-------- Given records --------

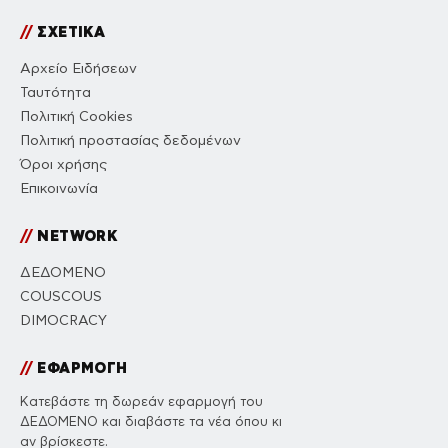
//
ΣΧΕΤΙΚΑ
Αρχείο Ειδήσεων
Ταυτότητα
Πολιτική Cookies
Πολιτική προστασίας δεδομένων
Όροι χρήσης
Επικοινωνία
//
NETWORK
ΔΕΔΟΜΕΝΟ
COUSCOUS
DIMOCRACY
//
ΕΦΑΡΜΟΓΗ
Κατεβάστε τη δωρεάν εφαρμογή του
ΔΕΔΟΜΕΝΟ και διαβάστε τα νέα όπου κι
αν βρίσκεστε.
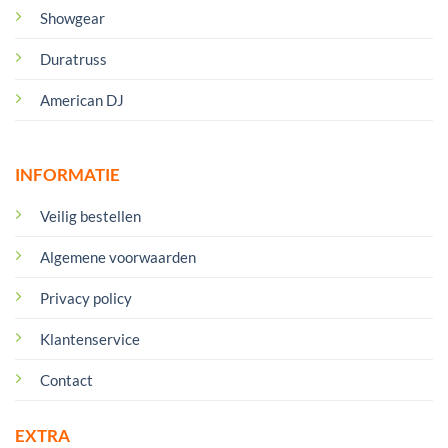
Showgear
Duratruss
American DJ
INFORMATIE
Veilig bestellen
Algemene voorwaarden
Privacy policy
Klantenservice
Contact
EXTRA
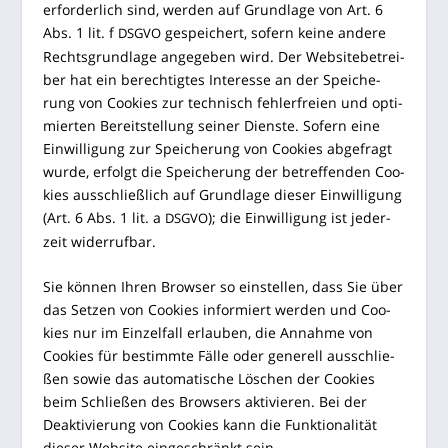
erfor­der­lich sind, wer­den auf Grund­la­ge von Art. 6
Abs. 1 lit. f
gespei­chert, sofern kei­ne ande­re
DSGVO
Rechts­grund­la­ge ange­ge­ben wird. Der Web­site­be­trei­
ber hat ein berech­tig­tes Inter­es­se an der Spei­che­
rung von Coo­kies zur tech­nisch feh­ler­frei­en und opti­
mier­ten Bereit­stel­lung sei­ner Diens­te. Sofern eine
Ein­wil­li­gung zur Spei­che­rung von Coo­kies abge­fragt
wur­de, erfolgt die Spei­che­rung der betref­fen­den Coo­
kies aus­schließ­lich auf Grund­la­ge die­ser Ein­wil­li­gung
(Art. 6 Abs. 1 lit. a
); die Ein­wil­li­gung ist jeder­
DSGVO
zeit widerrufbar.
Sie kön­nen Ihren Brow­ser so ein­stel­len, dass Sie über
das Set­zen von Coo­kies infor­miert wer­den und Coo­
kies nur im Ein­zel­fall erlau­ben, die Annah­me von
Coo­kies für bestimm­te Fäl­le oder gene­rell aus­schlie­
ßen sowie das auto­ma­ti­sche Löschen der Coo­kies
beim Schlie­ßen des Brow­sers akti­vie­ren. Bei der
Deak­ti­vie­rung von Coo­kies kann die Funk­tio­na­li­tät
die­ser Web­site ein­ge­schränkt sein.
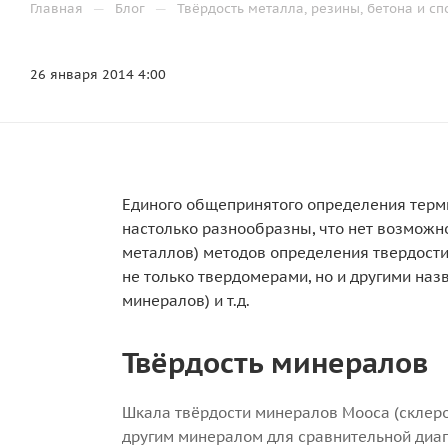
—
—
Главная
Блог
Твёрдость металла, резины, бетона и с
26 января 2014 4:00
Единого общепринятого определения терм
настолько разнообразны, что нет возможно
металлов) методов определения твердости
не только твердомерами, но и другими на
минералов) и т.д.
Твёрдость минералов
Шкала твёрдости минералов Мооса (склер
другим минералом для сравнительной диа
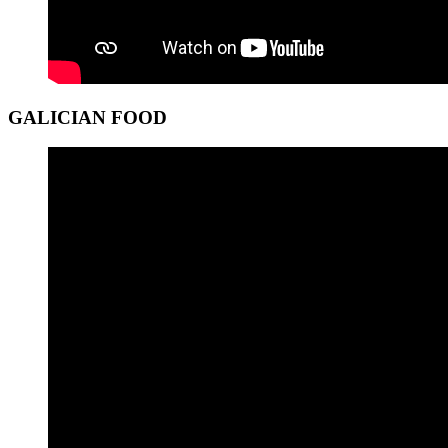
GALICIAN FOOD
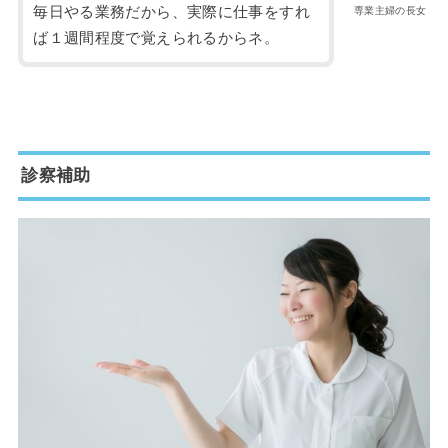
毎日やる業務だから、実際に仕事をすれ
専業主婦の長女
ば１週間程度で覚えられるからネ。
診察補助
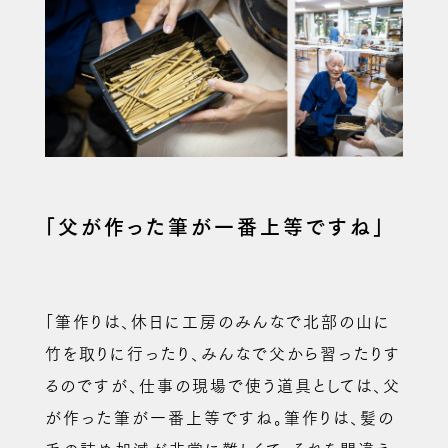
「父が作った筆が一番上等ですね」
「筆作りは、休日に工房のみんなで北部の山に
竹を取りに行ったり、みんなで父から習ったりす
るのですが、仕事の現場で使う道具としては、父
が作った筆が一番上等ですね。筆作りは、髪の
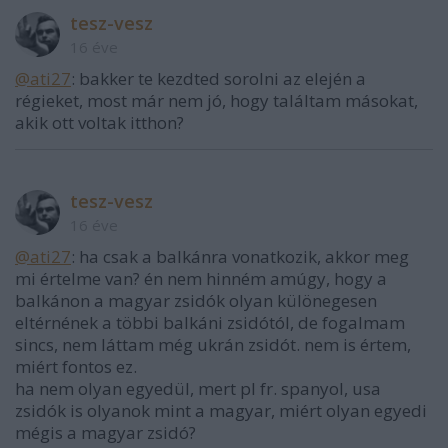
tesz-vesz
16 éve
@ati27
: bakker te kezdted sorolni az elején a
régieket, most már nem jó, hogy találtam másokat,
akik ott voltak itthon?
tesz-vesz
16 éve
@ati27
: ha csak a balkánra vonatkozik, akkor meg
mi értelme van? én nem hinném amúgy, hogy a
balkánon a magyar zsidók olyan különegesen
eltérnének a többi balkáni zsidótól, de fogalmam
sincs, nem láttam még ukrán zsidót. nem is értem,
miért fontos ez.
ha nem olyan egyedül, mert pl fr. spanyol, usa
zsidók is olyanok mint a magyar, miért olyan egyedi
mégis a magyar zsidó?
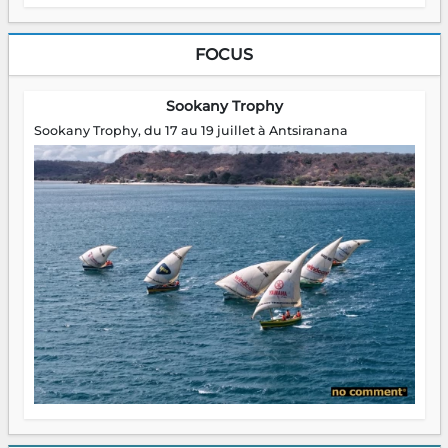
FOCUS
Sookany Trophy
Sookany Trophy, du 17 au 19 juillet à Antsiranana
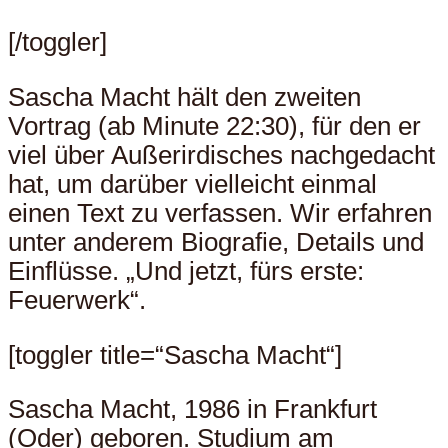
[/toggler]
Sascha Macht hält den zweiten
Vortrag (ab Minute 22:30), für den er
viel über Außerirdisches nachgedacht
hat, um darüber vielleicht einmal
einen Text zu verfassen. Wir erfahren
unter anderem Biografie, Details und
Einflüsse. „Und jetzt, fürs erste:
Feuerwerk“.
[toggler title=“Sascha Macht“]
Sascha Macht, 1986 in Frankfurt
(Oder) geboren. Studium am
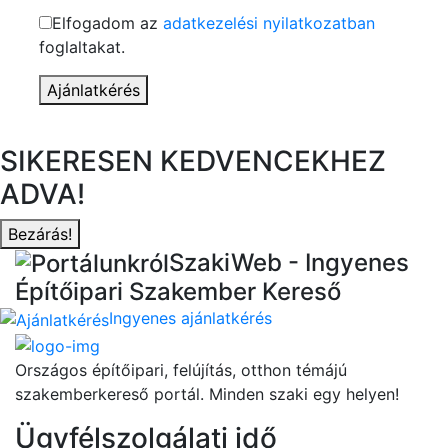
Elfogadom az
adatkezelési nyilatkozatban
foglaltakat.
Ajánlatkérés
SIKERESEN KEDVENCEKHEZ
ADVA!
Bezárás!
SzakiWeb - Ingyenes
Építőipari Szakember Kereső
Ingyenes ajánlatkérés
Országos építőipari, felújítás, otthon témájú
szakemberkereső portál. Minden szaki egy helyen!
Ügyfélszolgálati idő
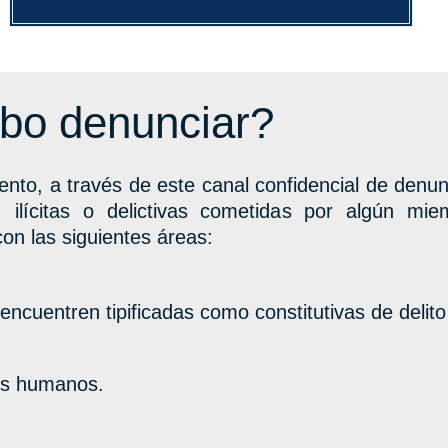
bo denunciar?
nto, a través de este canal confidencial de denun
s, ilícitas o delictivas cometidas por algún m
con las siguientes áreas:
encuentren tipificadas como constitutivas de delit
os humanos.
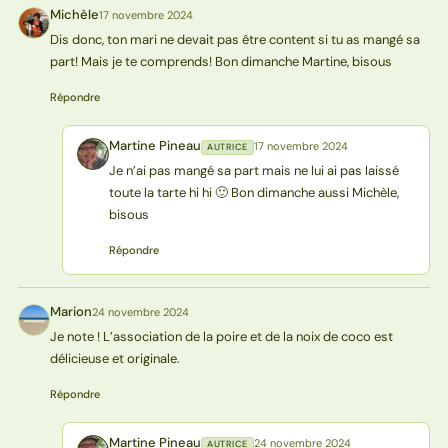
Michèle
17 novembre 2024
M
Dis donc, ton mari ne devait pas être content si tu as mangé sa
part! Mais je te comprends! Bon dimanche Martine, bisous
Répondre
Martine Pineau
17 novembre 2024
AUTRICE
MP
Je n’ai pas mangé sa part mais ne lui ai pas laissé
toute la tarte hi hi 🙂 Bon dimanche aussi Michèle,
bisous
Répondre
Marion
24 novembre 2024
M
Je note ! L’association de la poire et de la noix de coco est
délicieuse et originale.
Répondre
Martine Pineau
24 novembre 2024
AUTRICE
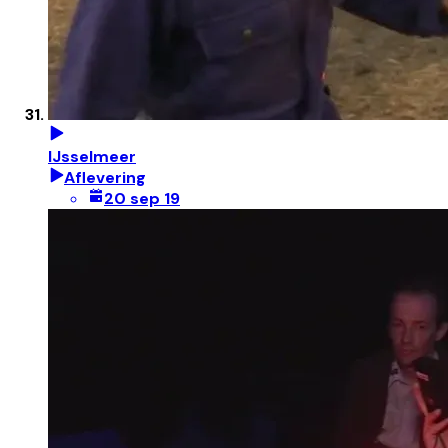
IJsselmeer
Aflevering
20 sep 19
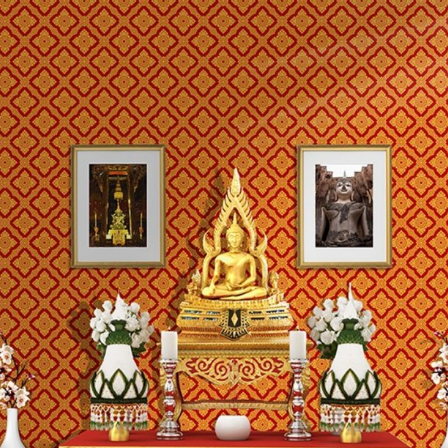
Search
for:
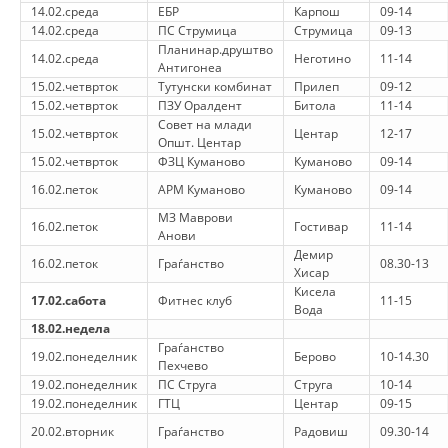
14.02.среда
ЕБР
Карпош
09-14
14.02.среда
ПС Струмица
Струмица
09-13
МЕЃУНАРОДНА СОРАБОТКА
Планинар.друштво
14.02.среда
Неготино
11-14
Антигонеа
ДОГОВОРИ
15.02.четврток
Тутунски комбинат
Прилеп
09-12
15.02.четврток
ПЗУ Оралдент
Битола
11-14
ЗНАЧЕЊЕ НА СЛУЖБАТА ЗА БАРАЊЕ
Совет на млади
15.02.четврток
Центар
12-17
Општ. Центар
ФОРМУЛАРИ ЗА БАРАЊА
15.02.четврток
ФЗЦ Куманово
Куманово
09-14
ЗДРАВСТВЕНО ПРЕВЕНТИВНА ДЕЈНОСТ
16.02.петок
АРМ Куманово
Куманово
09-14
МЗ Маврови
ПРВА ПОМОШ
16.02.петок
Гостивар
11-14
Анови
Демир
КРВОДАРИТЕЛСТВО
16.02.петок
Граѓанство
08.30-13
Хисар
Кисела
ИНФОРМАЦИИ ЗА БОЛЕСТИ
17.02.сабота
Фитнес клуб
11-15
Вода
18.02.недела
МЕНАЏМЕНТ НА ВОЛОНТЕРИ
Граѓанство
19.02.понеделник
Берово
10-14.30
Пехчево
19.02.понеделник
ПС Струга
Струга
10-14
19.02.понеделник
ГТЦ
Центар
09-15
ЗА НАС
20.02.вторник
Граѓанство
Радовиш
09.30-14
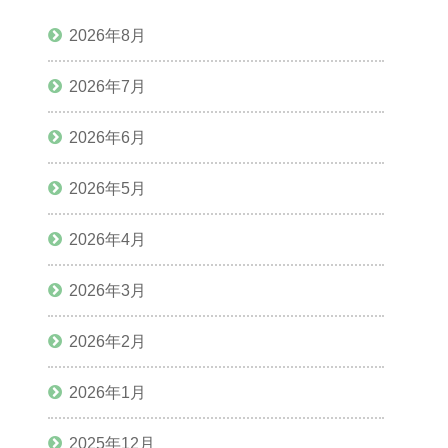
2026年8月
2026年7月
2026年6月
2026年5月
2026年4月
2026年3月
2026年2月
2026年1月
2025年12月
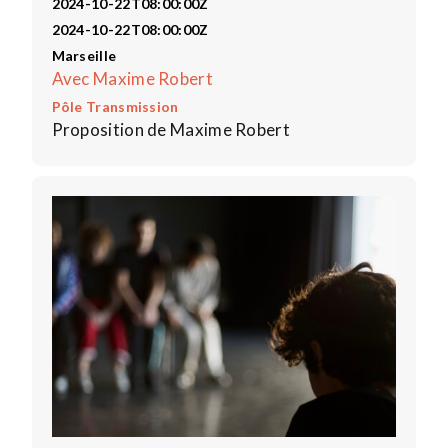
2024-10-22T08:00:00Z
2024-10-22T08:00:00Z
Marseille
Avec Maxime Robert
Pôle Transmission
Proposition de Maxime Robert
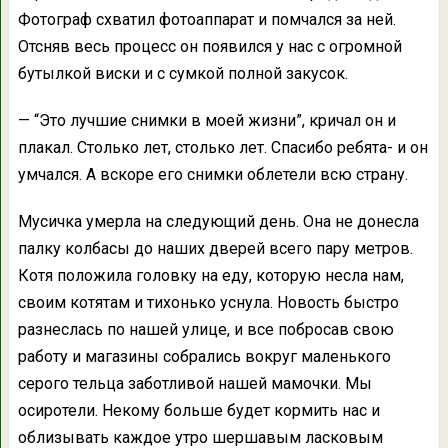
Фотограф схватил фотоаппарат и помчался за ней.
Отсняв весь процесс он появился у нас с огромной
бутылкой виски и с сумкой полной закусок.
— “Это лучшие снимки в моей жизни”, кричал он и
плакал. Столько лет, столько лет. Спасибо ребята- и он
умчался. А вскоре его снимки облетели всю страну.
Мусичка умерла на следующий день. Она не донесла
палку колбасы до наших дверей всего пару метров.
Котя положила головку на еду, которую несла нам,
своим котятам и тихонько уснула. Новость быстро
разнеслась по нашей улице, и все побросав свою
работу и магазины собрались вокруг маленького
серого тельца заботливой нашей мамочки. Мы
осиротели. Некому больше будет кормить нас и
облизывать каждое утро шершавым ласковым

--------

Filter the data down to the lines that contain the string "Sascha", and copy them.

Reply —
Sascha Macht hält den zweiten
[toggler title=“Sascha Macht“]
Sascha Macht, 1986 in Frankfurt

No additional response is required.